I always ask these people if they are taking backups.

If they say no, I ask them why not? I don't get many good reasons for this, mostly excuses, and I respond that it is never too soon to start. The most common excuse is disk space. Often from the same people who justify using GUIDs for keys or indexing every view with the reason that "disk space is cheap." Well, time to put your money where your mouth is, I guess. Anyway if you are copying an mdf and ldf file, you are getting the entire files, no matter how much free space is inside of them. A backup will be smaller because it only backs up pages with data on them, and on top of that you can back up with compression in modern versions and certain editions.
If they say yes, I tell them to copy the backup file, and restore that instead of relying on the data/log files. If the backup isn't recent enough, create a new one (with COPY_ONLY, perhaps, to avoid disrupting the log chain - all depends on the nature of the move). This is a much safer approach because your original database is still intact. If something goes wrong with the file during transit, or there are issues trying to restore it on the destination server, you can always start over - having lost nothing but time.

If you are stopping the service or detaching the database so that users can't modify the schema or data after your "backup" or copy process has started, there is a much safer way to do that: take the database offline. (Obviously, having the source database offline temporarily is acceptable, if your current approach is detaching it or shutting SQL Server down.)

USE [master];
GO
ALTER DATABASE db_name SET OFFLINE WITH ROLLBACK IMMEDIATE;
BACKUP DATABASE db_name TO DISK = N'<file spec>' WITH INIT, COPY_ONLY;

Now, if you restore the backup and it doesn't go well, you can always bring the source database back online.

You need to make sure you're in the right recovery model and that you are protecting yourself adequately in the event of a disaster.
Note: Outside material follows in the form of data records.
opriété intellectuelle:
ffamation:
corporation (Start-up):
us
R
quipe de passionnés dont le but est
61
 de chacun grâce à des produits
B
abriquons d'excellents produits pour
Again, this thread on Database Administrators is a worthy read.

Moving a file by detaching and re-attaching

I frequently see detach/attach as the suggested approach for moving either the log or data file(s) to a different drive. For all of the reasons above, this is the last approach I would ever use. A safer way is to use backup/restore, or to simply modify the database's file configuration, take it offline, then copy (not move) the file manually, and finally bring the database back online.
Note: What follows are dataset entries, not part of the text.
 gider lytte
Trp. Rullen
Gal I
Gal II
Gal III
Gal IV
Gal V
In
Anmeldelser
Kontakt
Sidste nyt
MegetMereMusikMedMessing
Here is the backup approach - let's say I want to move the log file from the E: drive to the F: drive:

USE [master];
GO
 
ALTER DATABASE dbname SET SINGLE_USER WITH ROLLBACK IMMEDIATE;
 
ALTER DATABASE dbname MODIFY FILE 
  (name = N'dbname_log', [filename] = N'F:\new_path\dbname_log.ldf');
 
ALTER DATABASE dbname SET OFFLINE;
 
/*
  Now go to Windows Explorer, copy the ldf file to the new location, 
  rename the original (and move it or delete it after this process is
  complete). Make sure the SQL Server service account has adequate 
  permissions on the new folder. Then:
*/
 
ALTER DATABASE dbname SET ONLINE;

Both of these are much safer, in my opinion. As long as you have a backup that you're comfortable resorting to (e.g. it isn't from yesterday or last Wednesday), then they're all relatively safe approaches, but the detach method is the one most likely to force you to revert to that backup.

SAN "Backups"

Many of the so-called "solutions" pushed by SAN vendors - snapshots in particular - are pipe dreams, and they could leave you in a similar kind of lurch. I'll leave that discussion for another day, but I will suggest you maintain your own native backups in addition to anything you're doing at the SAN level. Do have a read of Denny Cherry's article, "Should I Be Using SAN Snapshots as a Backup Solution?"

Conclusion

As far as I'm concerned, a file system backup of mdf/ndf/ldf files is NOT a backup you can rely on. If you have any hope of recovery, you need to use proper, native SQL Server backups. Anything less exposes you to a lot of risk, could be detrimental to your career, and may even jeopardize the viability of your entire company.